En ce qui concerne l’Allemagne, les dispositions légales ne contiennent que les conditions d’acquisition du droit, mais ne précisent pas l’étendue de la protection. Les opposants citent uniquement l’article 5 de la loi sur les marques, qui définit les «dénominations commerciales», et non l’article 15 de la loi sur les marques, dont découle le droit d’interdiction en cas d’identité des signes et du secteur.

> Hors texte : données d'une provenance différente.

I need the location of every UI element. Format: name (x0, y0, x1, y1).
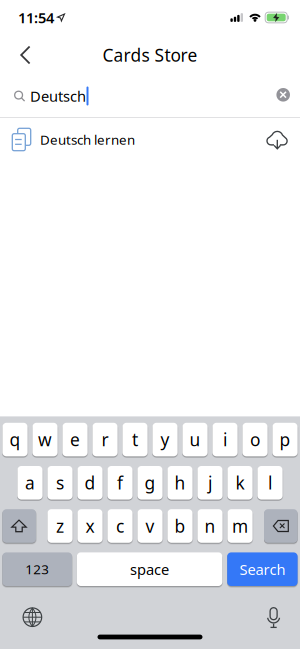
staticText: o (250, 428, 260, 451)
button[interactable]: y (152, 423, 178, 456)
button[interactable]: t (122, 423, 148, 456)
staticText: x (86, 514, 94, 538)
staticText: j (208, 471, 212, 494)
staticText: e (70, 428, 80, 451)
button[interactable]: q (2, 423, 28, 456)
button[interactable]: Download (265, 128, 300, 152)
button[interactable]: w (32, 423, 58, 456)
staticText: h (174, 471, 186, 494)
staticText: t (132, 428, 138, 451)
button[interactable]: d (77, 466, 103, 500)
button[interactable]: o (242, 423, 268, 456)
button[interactable]: b (167, 509, 193, 543)
button[interactable]: h (167, 466, 193, 500)
staticText: q (10, 428, 20, 451)
staticText: Cards Store (102, 44, 198, 66)
staticText: l (268, 471, 272, 494)
staticText: m (232, 514, 248, 538)
staticText: z (56, 514, 64, 538)
staticText: s (56, 471, 64, 494)
button[interactable]: z (47, 509, 73, 543)
staticText: v (146, 514, 154, 538)
staticText: k (236, 471, 244, 494)
staticText: u (190, 428, 200, 451)
button[interactable]: Deutsch lernen (0, 118, 300, 161)
staticText: 11:54 (18, 8, 54, 27)
staticText: y (160, 428, 170, 451)
button[interactable]: Shift (2, 509, 36, 543)
button[interactable]: n (197, 509, 223, 543)
staticText: i (223, 428, 227, 451)
button[interactable]: r (92, 423, 118, 456)
staticText: r (102, 428, 108, 451)
button[interactable]: e (62, 423, 88, 456)
button[interactable]: Next keyboard (23, 608, 42, 627)
button[interactable]: j (197, 466, 223, 500)
button[interactable]: x (77, 509, 103, 543)
button[interactable]: m (227, 509, 253, 543)
button[interactable]: 123 (2, 552, 72, 586)
staticText: f (117, 471, 123, 494)
button[interactable]: f (107, 466, 133, 500)
staticText: g (144, 471, 156, 494)
button[interactable]: i (212, 423, 238, 456)
button[interactable]: space (77, 552, 222, 586)
button[interactable]: g (137, 466, 163, 500)
button[interactable]: Delete (264, 509, 298, 543)
button[interactable]: u (182, 423, 208, 456)
staticText: Search (239, 560, 285, 579)
button[interactable]: s (47, 466, 73, 500)
staticText: a (25, 471, 35, 494)
button[interactable]: p (272, 423, 298, 456)
button[interactable]: Dictate (266, 607, 282, 628)
staticText: 123 (25, 560, 49, 578)
staticText: n (204, 514, 216, 538)
button[interactable]: Clear text (276, 89, 300, 103)
staticText: d (84, 471, 96, 494)
staticText: w (38, 428, 52, 451)
button[interactable]: Search (227, 552, 298, 586)
staticText: p (280, 428, 290, 451)
button[interactable]: c (107, 509, 133, 543)
button[interactable]: k (227, 466, 253, 500)
button[interactable]: v (137, 509, 163, 543)
staticText: b (174, 514, 186, 538)
staticText: c (116, 514, 124, 538)
button[interactable]: l (257, 466, 283, 500)
staticText: Deutsch lernen (40, 131, 135, 148)
staticText: Deutsch (30, 86, 86, 106)
button[interactable]: Back (0, 46, 31, 64)
staticText: space (130, 560, 169, 579)
button[interactable]: a (17, 466, 43, 500)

Les opposants n’ont pas non plus joint d’annexes permettant de déduire sans équivoque ces indications nécessaires. Les pièces produites sont donc incomplètes à l’appui du droit invoqué, qui n’a pas été enregistré en Allemagne.
10 Le 4 septembre 2019, l’opposante a formé un recours et demandé l’annulation de la décision attaquée. Le 29 novembre 2019, le mémoire exposant les motifs du recours est parvenu à l’Office.
11 Il n’a pas été produit d’observations sur le mémoire exposant les motifs du recours.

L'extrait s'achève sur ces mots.